§ Problem to solve
Below is a listing; reproduce exactly its lines from the one containing "guidance designed specifically" to its last line, both ends kept, and no other lines.
[[ Available data open ]]
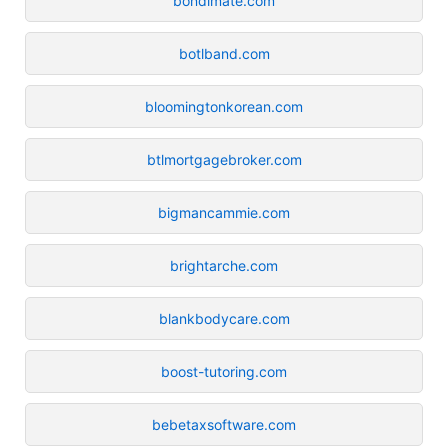
bondimate.com
botlband.com
bloomingtonkorean.com
btlmortgagebroker.com
bigmancammie.com
brightarche.com
blankbodycare.com
boost-tutoring.com
bebetaxsoftware.com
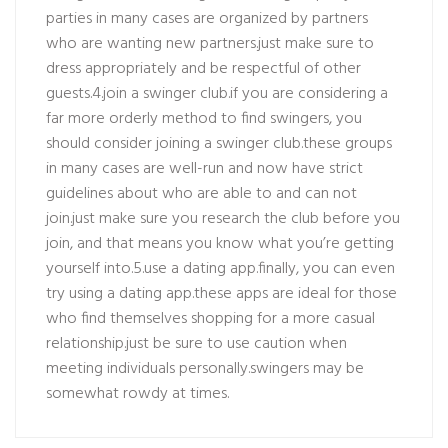
parties in many cases are organized by partners
who are wanting new partners.just make sure to
dress appropriately and be respectful of other
guests.4.join a swinger club.if you are considering a
far more orderly method to find swingers, you
should consider joining a swinger club.these groups
in many cases are well-run and now have strict
guidelines about who are able to and can not
join.just make sure you research the club before you
join, and that means you know what you’re getting
yourself into.5.use a dating app.finally, you can even
try using a dating app.these apps are ideal for those
who find themselves shopping for a more casual
relationship.just be sure to use caution when
meeting individuals personally.swingers may be
somewhat rowdy at times.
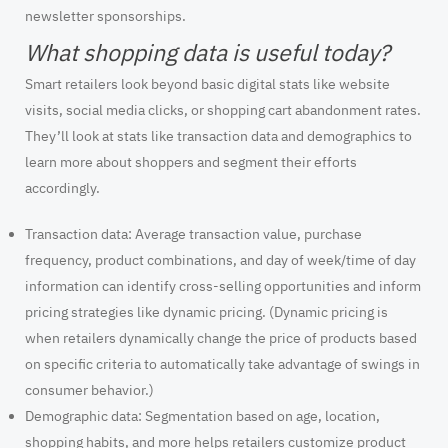
newsletter sponsorships.
What shopping data is useful today?
Smart retailers look beyond basic digital stats like website
visits, social media clicks, or shopping cart abandonment rates.
They’ll look at stats like transaction data and demographics to
learn more about shoppers and segment their efforts
accordingly.
Transaction data:
Average transaction value, purchase
frequency, product combinations, and day of week/time of day
information can identify cross-selling opportunities and inform
pricing strategies like dynamic pricing. (Dynamic pricing is
when retailers dynamically change the price of products based
on specific criteria to automatically take advantage of swings in
consumer behavior.)
Demographic data
: Segmentation based on age, location,
shopping habits, and more helps retailers customize product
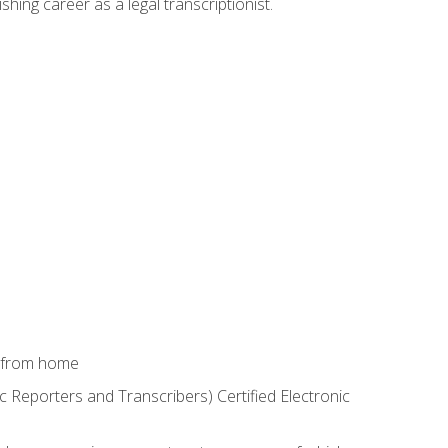
shing career as a legal transcriptionist.
k from home
c Reporters and Transcribers) Certified Electronic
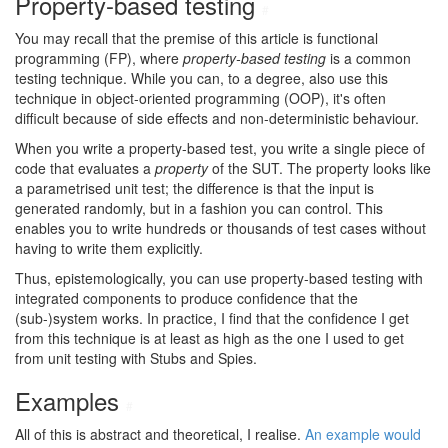
Property-based testing
#
You may recall that the premise of this article is functional
programming (FP), where
property-based testing
is a common
testing technique. While you can, to a degree, also use this
technique in object-oriented programming (OOP), it's often
difficult because of side effects and non-deterministic behaviour.
When you write a property-based test, you write a single piece of
code that evaluates a
property
of the SUT. The property looks like
a parametrised unit test; the difference is that the input is
generated randomly, but in a fashion you can control. This
enables you to write hundreds or thousands of test cases without
having to write them explicitly.
Thus, epistemologically, you can use property-based testing with
integrated components to produce confidence that the
(sub-)system works. In practice, I find that the confidence I get
from this technique is at least as high as the one I used to get
from unit testing with Stubs and Spies.
Examples
#
All of this is abstract and theoretical, I realise.
An example would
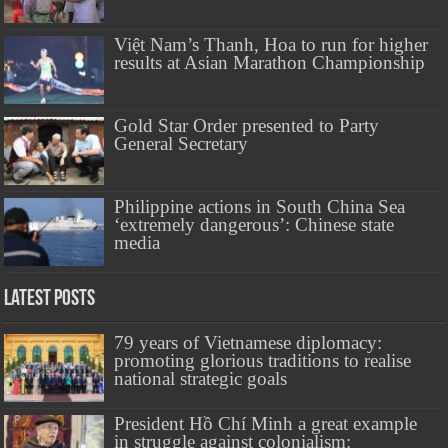
Việt Nam’s Thanh, Hoa to run for higher
results at Asian Marathon Championship
Gold Star Order presented to Party
General Secretary
Philippine actions in South China Sea
‘extremely dangerous’: Chinese state
media
Latest Posts
79 years of Vietnamese diplomacy:
promoting glorious traditions to realise
national strategic goals
President Hồ Chí Minh a great example
in struggle against colonialism:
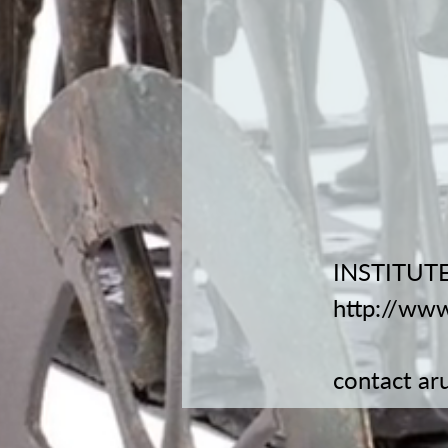
INSTITUTE
http://www
contact
ar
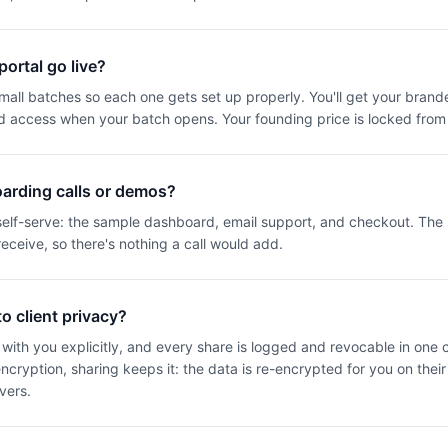
ortal go live?
 small batches so each one gets set up properly. You'll get your brand
d access when your batch opens. Your founding price is locked from
arding calls or demos?
 self-serve: the sample dashboard, email support, and checkout. Th
eceive, so there's nothing a call would add.
 client privacy?
with you explicitly, and every share is logged and revocable in one cli
cryption, sharing keeps it: the data is re-encrypted for you on thei
vers.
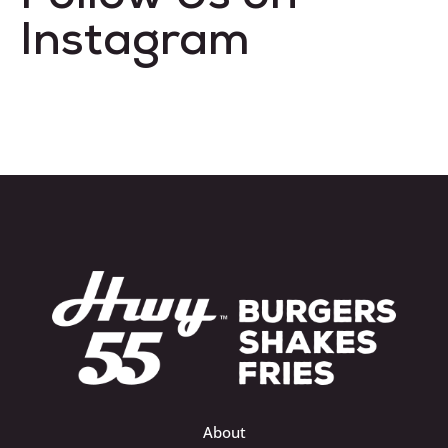
Instagram
About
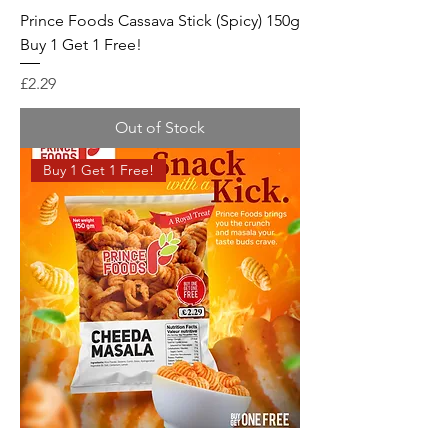
Prince Foods Cassava Stick (Spicy) 150g
Buy 1 Get 1 Free!
Price
£2.29
Out of Stock
Buy 1 Get 1 Free!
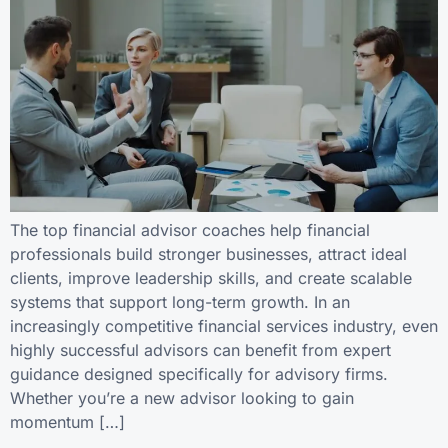
The top financial advisor coaches help financial
professionals build stronger businesses, attract ideal
clients, improve leadership skills, and create scalable
systems that support long-term growth. In an
increasingly competitive financial services industry, even
highly successful advisors can benefit from expert
guidance designed specifically for advisory firms.
Whether you’re a new advisor looking to gain
momentum […]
[[ Available data closed ]]
§ Result of this exercise
guidance designed specifically for advisory firms.
Whether you’re a new advisor looking to gain
momentum […]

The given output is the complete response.